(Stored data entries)
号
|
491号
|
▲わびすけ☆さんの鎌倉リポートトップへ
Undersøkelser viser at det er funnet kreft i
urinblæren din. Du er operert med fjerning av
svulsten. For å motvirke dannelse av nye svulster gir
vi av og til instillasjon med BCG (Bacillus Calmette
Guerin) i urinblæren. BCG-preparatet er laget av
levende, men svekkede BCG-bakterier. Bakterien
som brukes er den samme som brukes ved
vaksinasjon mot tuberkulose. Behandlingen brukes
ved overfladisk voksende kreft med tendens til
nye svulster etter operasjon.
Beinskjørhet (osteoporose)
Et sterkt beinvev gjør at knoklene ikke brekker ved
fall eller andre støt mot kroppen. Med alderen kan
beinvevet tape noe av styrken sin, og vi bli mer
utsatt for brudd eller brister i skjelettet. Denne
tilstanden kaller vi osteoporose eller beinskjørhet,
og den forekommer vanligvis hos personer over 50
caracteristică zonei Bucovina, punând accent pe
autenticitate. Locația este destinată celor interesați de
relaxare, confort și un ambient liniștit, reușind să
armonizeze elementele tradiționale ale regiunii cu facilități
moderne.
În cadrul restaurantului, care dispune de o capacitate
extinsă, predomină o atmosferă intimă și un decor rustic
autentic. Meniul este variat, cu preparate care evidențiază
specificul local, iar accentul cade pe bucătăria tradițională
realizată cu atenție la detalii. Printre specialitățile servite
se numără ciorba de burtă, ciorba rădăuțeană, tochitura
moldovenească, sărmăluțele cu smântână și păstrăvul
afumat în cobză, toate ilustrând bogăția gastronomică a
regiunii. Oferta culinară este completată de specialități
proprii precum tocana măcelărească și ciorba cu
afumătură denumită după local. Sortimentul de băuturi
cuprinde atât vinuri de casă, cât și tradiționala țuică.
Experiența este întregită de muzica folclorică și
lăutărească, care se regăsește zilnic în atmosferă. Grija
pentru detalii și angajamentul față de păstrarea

--

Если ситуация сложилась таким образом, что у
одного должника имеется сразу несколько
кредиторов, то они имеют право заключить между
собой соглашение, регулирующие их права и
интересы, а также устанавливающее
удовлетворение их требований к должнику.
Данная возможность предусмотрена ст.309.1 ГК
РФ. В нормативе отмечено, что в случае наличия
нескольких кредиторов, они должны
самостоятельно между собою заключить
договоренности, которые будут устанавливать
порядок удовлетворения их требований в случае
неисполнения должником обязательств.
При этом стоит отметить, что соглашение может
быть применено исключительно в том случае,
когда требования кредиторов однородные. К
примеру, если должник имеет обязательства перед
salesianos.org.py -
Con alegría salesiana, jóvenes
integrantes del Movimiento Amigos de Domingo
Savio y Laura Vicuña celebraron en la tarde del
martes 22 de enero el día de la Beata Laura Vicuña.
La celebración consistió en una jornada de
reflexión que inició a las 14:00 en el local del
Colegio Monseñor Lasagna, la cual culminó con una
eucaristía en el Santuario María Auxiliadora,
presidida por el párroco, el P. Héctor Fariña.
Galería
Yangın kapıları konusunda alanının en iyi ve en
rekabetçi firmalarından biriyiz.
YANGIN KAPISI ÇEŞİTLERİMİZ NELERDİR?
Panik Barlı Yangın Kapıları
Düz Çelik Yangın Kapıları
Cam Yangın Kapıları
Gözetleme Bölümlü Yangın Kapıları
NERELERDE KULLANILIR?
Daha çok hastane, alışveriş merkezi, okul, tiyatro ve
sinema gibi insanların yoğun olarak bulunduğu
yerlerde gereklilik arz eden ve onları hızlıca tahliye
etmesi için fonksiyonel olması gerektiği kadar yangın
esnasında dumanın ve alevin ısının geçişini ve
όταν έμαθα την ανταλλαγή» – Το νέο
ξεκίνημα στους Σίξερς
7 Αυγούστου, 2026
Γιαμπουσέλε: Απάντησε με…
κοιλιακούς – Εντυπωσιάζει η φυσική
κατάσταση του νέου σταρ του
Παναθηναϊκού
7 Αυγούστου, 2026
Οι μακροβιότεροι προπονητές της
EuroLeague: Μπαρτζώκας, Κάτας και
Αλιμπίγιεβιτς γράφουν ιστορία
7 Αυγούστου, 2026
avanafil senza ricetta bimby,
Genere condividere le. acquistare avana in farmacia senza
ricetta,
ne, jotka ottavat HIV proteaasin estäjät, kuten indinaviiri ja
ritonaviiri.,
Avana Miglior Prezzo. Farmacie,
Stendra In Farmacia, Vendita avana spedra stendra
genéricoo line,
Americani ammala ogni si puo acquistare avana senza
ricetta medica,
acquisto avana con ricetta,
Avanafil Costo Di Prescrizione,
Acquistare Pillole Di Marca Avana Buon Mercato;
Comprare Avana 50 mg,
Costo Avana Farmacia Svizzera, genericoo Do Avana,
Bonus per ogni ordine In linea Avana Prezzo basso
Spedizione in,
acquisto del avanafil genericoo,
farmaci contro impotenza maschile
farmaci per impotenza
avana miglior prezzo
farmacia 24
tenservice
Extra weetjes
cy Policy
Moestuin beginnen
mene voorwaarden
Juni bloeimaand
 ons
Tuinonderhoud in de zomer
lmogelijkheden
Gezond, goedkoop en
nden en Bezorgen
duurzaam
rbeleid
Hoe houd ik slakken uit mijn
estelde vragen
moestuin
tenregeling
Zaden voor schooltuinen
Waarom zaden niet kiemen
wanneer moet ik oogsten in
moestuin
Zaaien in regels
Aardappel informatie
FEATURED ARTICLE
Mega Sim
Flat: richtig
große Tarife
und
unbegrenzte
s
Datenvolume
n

◆ **PROBLEM**: Out of the data above, give again only the lines starting at the one holding "Panik Barlı Yangın Kapıları" and ending at the one holding "Extra weetjes", unchanged.

◆ **WRITTEN ANSWER**:
Panik Barlı Yangın Kapıları
Düz Çelik Yangın Kapıları
Cam Yangın Kapıları
Gözetleme Bölümlü Yangın Kapıları
NERELERDE KULLANILIR?
Daha çok hastane, alışveriş merkezi, okul, tiyatro ve
sinema gibi insanların yoğun olarak bulunduğu
yerlerde gereklilik arz eden ve onları hızlıca tahliye
etmesi için fonksiyonel olması gerektiği kadar yangın
esnasında dumanın ve alevin ısının geçişini ve
όταν έμαθα την ανταλλαγή» – Το νέο
ξεκίνημα στους Σίξερς
7 Αυγούστου, 2026
Γιαμπουσέλε: Απάντησε με…
κοιλιακούς – Εντυπωσιάζει η φυσική
κατάσταση του νέου σταρ του
Παναθηναϊκού
7 Αυγούστου, 2026
Οι μακροβιότεροι προπονητές της
EuroLeague: Μπαρτζώκας, Κάτας και
Αλιμπίγιεβιτς γράφουν ιστορία
7 Αυγούστου, 2026
avanafil senza ricetta bimby,
Genere condividere le. acquistare avana in farmacia senza
ricetta,
ne, jotka ottavat HIV proteaasin estäjät, kuten indinaviiri ja
ritonaviiri.,
Avana Miglior Prezzo. Farmacie,
Stendra In Farmacia, Vendita avana spedra stendra
genéricoo line,
Americani ammala ogni si puo acquistare avana senza
ricetta medica,
acquisto avana con ricetta,
Avanafil Costo Di Prescrizione,
Acquistare Pillole Di Marca Avana Buon Mercato;
Comprare Avana 50 mg,
Costo Avana Farmacia Svizzera, genericoo Do Avana,
Bonus per ogni ordine In linea Avana Prezzo basso
Spedizione in,
acquisto del avanafil genericoo,
farmaci contro impotenza maschile
farmaci per impotenza
avana miglior prezzo
farmacia 24
tenservice
Extra weetjes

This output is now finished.